PROBLEM TO WORK ON:
Pictures stay out of this copy, which runs from the first line of the material through the line containing "मन्त्रीको नियुक्तविरुद्ध रिट".

• • • •

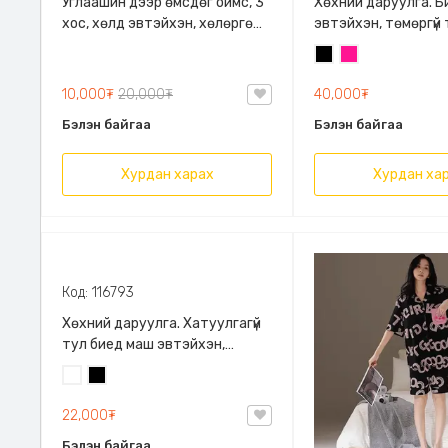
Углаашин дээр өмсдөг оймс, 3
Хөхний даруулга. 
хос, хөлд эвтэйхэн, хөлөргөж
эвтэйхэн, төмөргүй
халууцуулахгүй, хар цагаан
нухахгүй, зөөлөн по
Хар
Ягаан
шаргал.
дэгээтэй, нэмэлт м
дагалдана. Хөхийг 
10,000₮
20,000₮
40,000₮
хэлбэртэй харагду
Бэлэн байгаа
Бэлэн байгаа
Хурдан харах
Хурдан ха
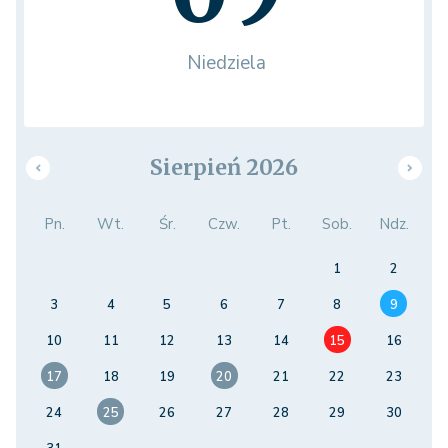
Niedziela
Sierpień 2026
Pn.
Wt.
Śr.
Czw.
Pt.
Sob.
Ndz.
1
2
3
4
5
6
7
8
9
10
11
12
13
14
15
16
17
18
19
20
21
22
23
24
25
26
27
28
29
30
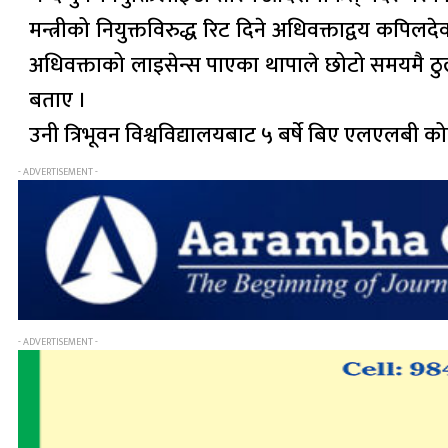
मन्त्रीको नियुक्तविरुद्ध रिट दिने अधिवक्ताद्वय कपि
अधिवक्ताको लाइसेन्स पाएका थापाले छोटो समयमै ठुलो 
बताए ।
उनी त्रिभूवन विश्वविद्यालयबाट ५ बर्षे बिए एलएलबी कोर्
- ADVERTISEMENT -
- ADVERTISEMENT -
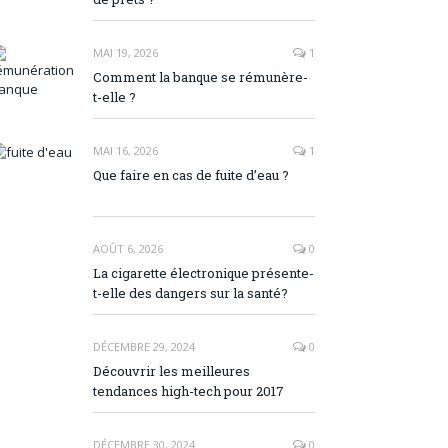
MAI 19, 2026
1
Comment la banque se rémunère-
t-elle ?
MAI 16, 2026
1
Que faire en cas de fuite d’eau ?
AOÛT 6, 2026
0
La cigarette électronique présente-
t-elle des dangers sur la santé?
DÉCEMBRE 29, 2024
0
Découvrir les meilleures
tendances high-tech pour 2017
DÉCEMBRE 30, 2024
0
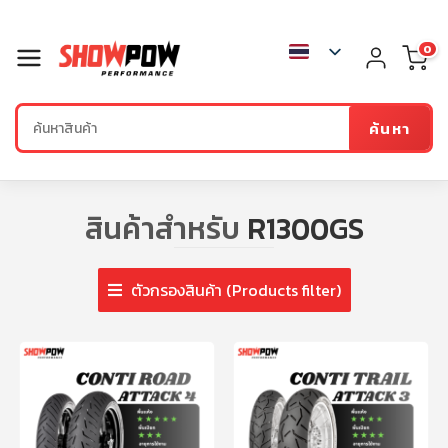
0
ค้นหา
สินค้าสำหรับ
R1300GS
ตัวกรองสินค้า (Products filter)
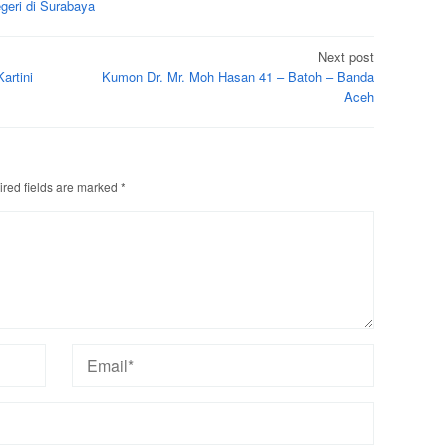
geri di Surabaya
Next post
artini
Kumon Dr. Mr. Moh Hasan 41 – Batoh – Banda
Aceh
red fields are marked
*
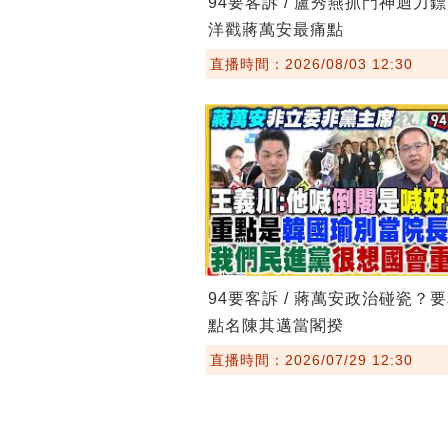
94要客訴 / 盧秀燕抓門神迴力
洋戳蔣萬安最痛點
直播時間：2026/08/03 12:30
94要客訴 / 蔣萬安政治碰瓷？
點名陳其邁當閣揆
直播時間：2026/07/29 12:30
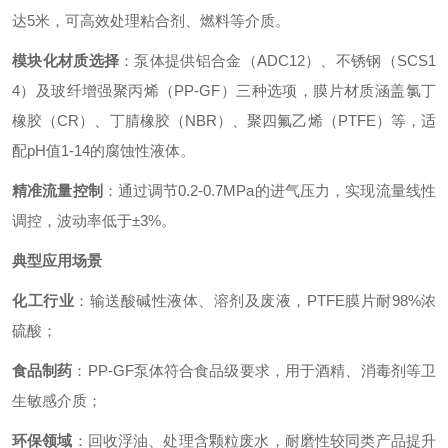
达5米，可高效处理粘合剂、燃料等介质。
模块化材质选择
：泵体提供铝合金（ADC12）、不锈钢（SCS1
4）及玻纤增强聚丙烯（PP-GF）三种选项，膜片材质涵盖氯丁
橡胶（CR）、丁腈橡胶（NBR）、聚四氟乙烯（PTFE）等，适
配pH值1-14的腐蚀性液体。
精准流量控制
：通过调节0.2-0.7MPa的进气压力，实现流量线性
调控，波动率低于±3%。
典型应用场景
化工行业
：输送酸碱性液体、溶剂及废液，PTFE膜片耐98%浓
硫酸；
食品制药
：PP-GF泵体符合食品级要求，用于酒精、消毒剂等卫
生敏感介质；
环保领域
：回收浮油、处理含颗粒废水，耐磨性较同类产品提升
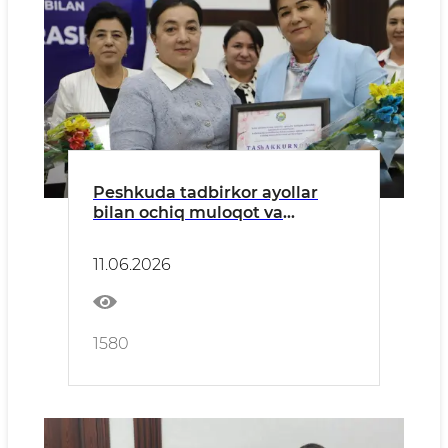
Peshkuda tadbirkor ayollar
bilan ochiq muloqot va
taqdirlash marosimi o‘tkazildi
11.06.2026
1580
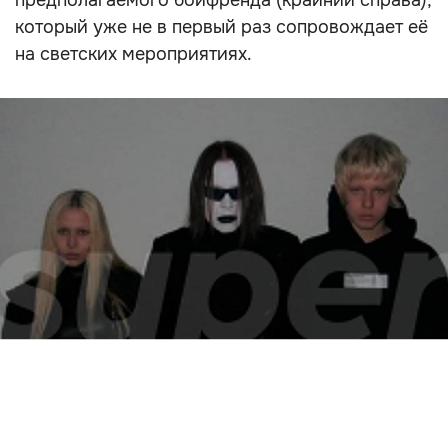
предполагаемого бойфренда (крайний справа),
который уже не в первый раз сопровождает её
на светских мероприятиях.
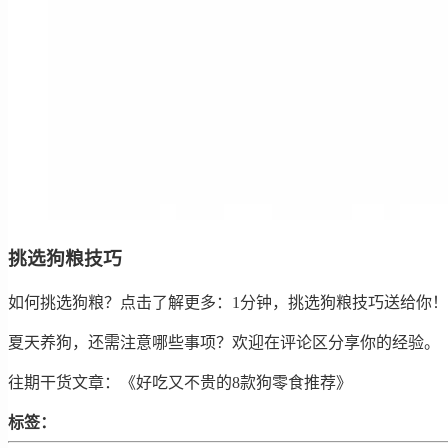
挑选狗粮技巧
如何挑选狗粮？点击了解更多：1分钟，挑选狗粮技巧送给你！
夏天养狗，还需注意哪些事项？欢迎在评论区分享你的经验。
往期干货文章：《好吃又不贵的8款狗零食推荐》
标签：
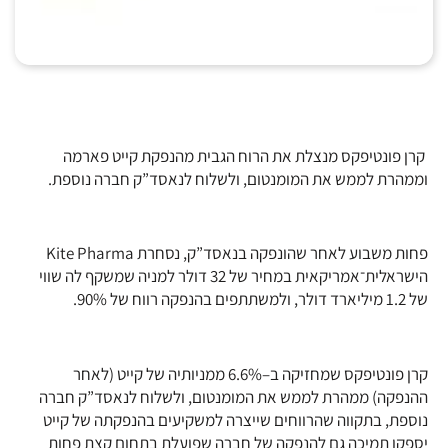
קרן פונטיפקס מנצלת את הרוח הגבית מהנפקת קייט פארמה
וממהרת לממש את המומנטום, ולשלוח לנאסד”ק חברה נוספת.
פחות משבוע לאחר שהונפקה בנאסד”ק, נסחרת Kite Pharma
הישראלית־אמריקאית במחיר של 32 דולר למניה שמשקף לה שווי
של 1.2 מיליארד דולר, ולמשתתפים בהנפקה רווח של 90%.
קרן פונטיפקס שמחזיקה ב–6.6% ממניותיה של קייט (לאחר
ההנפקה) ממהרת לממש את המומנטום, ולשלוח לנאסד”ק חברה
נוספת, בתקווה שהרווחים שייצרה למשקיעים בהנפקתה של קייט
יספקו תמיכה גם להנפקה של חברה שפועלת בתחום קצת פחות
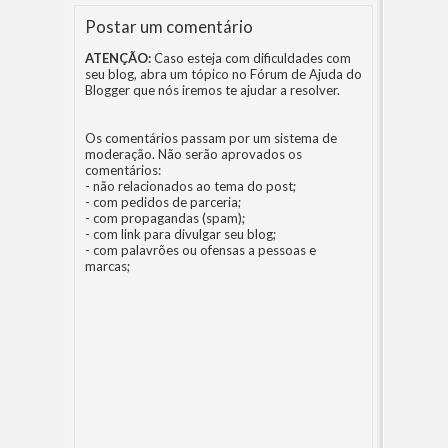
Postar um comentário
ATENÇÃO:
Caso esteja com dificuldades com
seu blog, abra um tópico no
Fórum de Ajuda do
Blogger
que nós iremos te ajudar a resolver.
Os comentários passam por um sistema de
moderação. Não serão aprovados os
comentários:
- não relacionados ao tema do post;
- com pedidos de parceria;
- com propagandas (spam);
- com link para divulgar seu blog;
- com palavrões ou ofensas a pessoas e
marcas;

• • • •

SOLUTION FOR THIS PROBLEM:
Углаашин дээр өмсдөг оймс, 3
Хөхний даруулга. 
хос, хөлд эвтэйхэн, хөлөргөж
эвтэйхэн, төмөргүй
халууцуулахгүй, хар цагаан
нухахгүй, зөөлөн по
Хар
Ягаан
шаргал.
дэгээтэй, нэмэлт м
дагалдана. Хөхийг 
10,000₮
20,000₮
40,000₮
хэлбэртэй харагду
Бэлэн байгаа
Бэлэн байгаа
Хурдан харах
Хурдан ха
Niedziela
Sierpień 2026
Pn.
Wt.
Śr.
Czw.
Pt.
Sob.
Ndz.
1
2
3
4
5
6
7
8
9
10
11
12
13
14
15
16
17
18
19
20
21
22
23
24
25
26
27
28
29
30
मन्त्रीको नियुक्तविरुद्ध रिट दिने अधिवक्ताद्वय कपि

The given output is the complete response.